William Peterson, Places for Happiness. Community, Self, and Performance in the Philippines. Honolulu: University of Hawai’i Press, 2016.
Places for Happiness is based on William Peterson’s decade-long fieldwork in the Philippines that explores performance activities, practices, and experiences to foreground the close interconnection between interiority, intersubjective relationship, and the Filipino national cultural imaginary. Peterson uses ‘street dancing’ as a lens to analyse the meaning-making process regionally, nationally, and in the Filipino diaspora. Peterson brings to life the visceral dimension of how these community-based events and festivities are experienced and ultimately performed by their participants.

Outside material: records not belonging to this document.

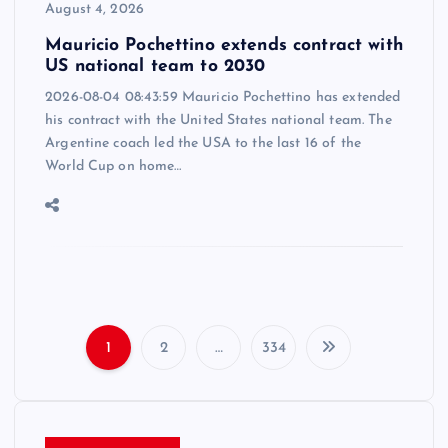
August 4, 2026
Mauricio Pochettino extends contract with
US national team to 2030
2026-08-04 08:43:59 Mauricio Pochettino has extended
his contract with the United States national team. The
Argentine coach led the USA to the last 16 of the
World Cup on home…
1
2
…
334
P
o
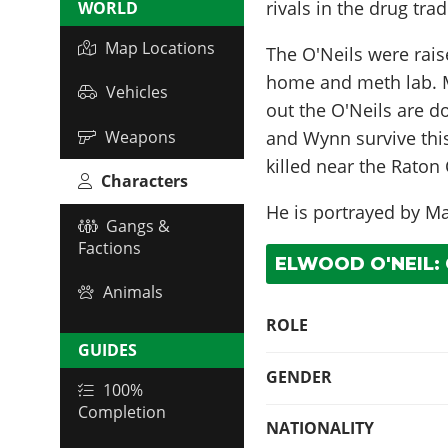
rivals in the drug trad
WORLD
Map Locations
The O'Neils were rais
home and meth lab. Mo
Vehicles
out the O'Neils are d
Weapons
and Wynn survive this
killed near the Rato
Characters
He is portrayed by
Ma
Gangs &
Factions
ELWOOD O'NEIL:
Animals
ROLE
GUIDES
GENDER
100%
Completion
NATIONALITY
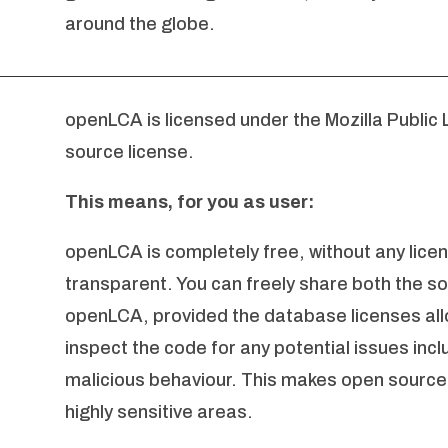
around the globe.
openLCA is licensed under the Mozilla Public 
source license.
This means, for you as user:
openLCA is completely free, without any licen
transparent. You can freely share both the s
openLCA, provided the database licenses allo
inspect the code for any potential issues incl
malicious behaviour. This makes open source 
highly sensitive areas.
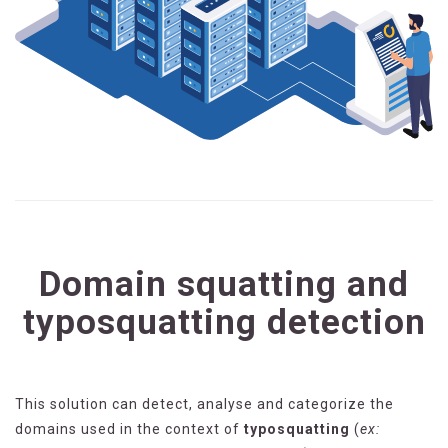
Domain squatting and
typosquatting detection
This solution can detect, analyse and categorize the
domains used in the context of
typosquatting
(
ex:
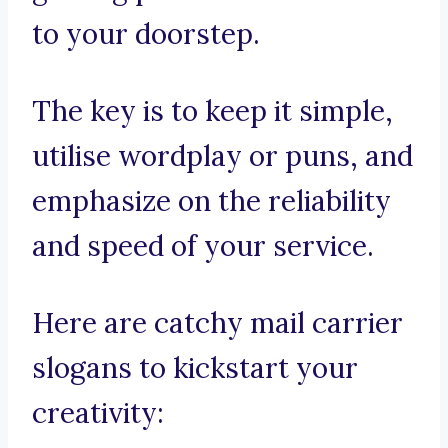
to your doorstep.
The key is to keep it simple,
utilise wordplay or puns, and
emphasize on the reliability
and speed of your service.
Here are catchy mail carrier
slogans to kickstart your
creativity:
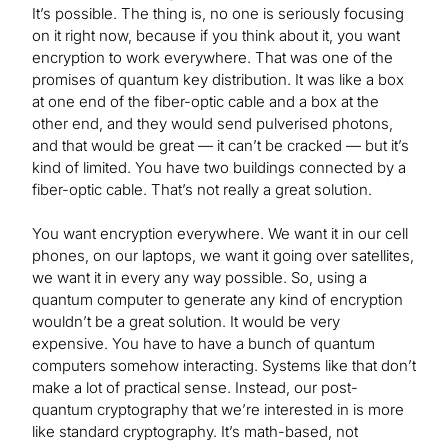
It’s possible. The thing is, no one is seriously focusing
on it right now, because if you think about it, you want
encryption to work everywhere. That was one of the
promises of quantum key distribution. It was like a box
at one end of the fiber-optic cable and a box at the
other end, and they would send pulverised photons,
and that would be great — it can’t be cracked — but it’s
kind of limited. You have two buildings connected by a
fiber-optic cable. That’s not really a great solution.
You want encryption everywhere. We want it in our cell
phones, on our laptops, we want it going over satellites,
we want it in every any way possible. So, using a
quantum computer to generate any kind of encryption
wouldn’t be a great solution. It would be very
expensive. You have to have a bunch of quantum
computers somehow interacting. Systems like that don’t
make a lot of practical sense. Instead, our post-
quantum cryptography that we’re interested in is more
like standard cryptography. It’s math-based, not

Ellen Widmer, Fiction’s Family. Zhan Xi, Zhan Kai, and the Business of Women in Late-Qing China. Cambridge/London: Harvard University Asia Center, 2016.
Fiction’s Family explores the trajectory of a family of writers at the end of the Qing Dynasty. It explores how the relation between two siblings and the conflicts between the parents reflected on the literature produced by each of the members. Widmer produces an intricate analysis of the trajectories, writing genres and themes of the family members, while simultaneously building a bridge to the late Qing period, framed through formats as generation and lifetime, individuals and family and, most importantly, gender.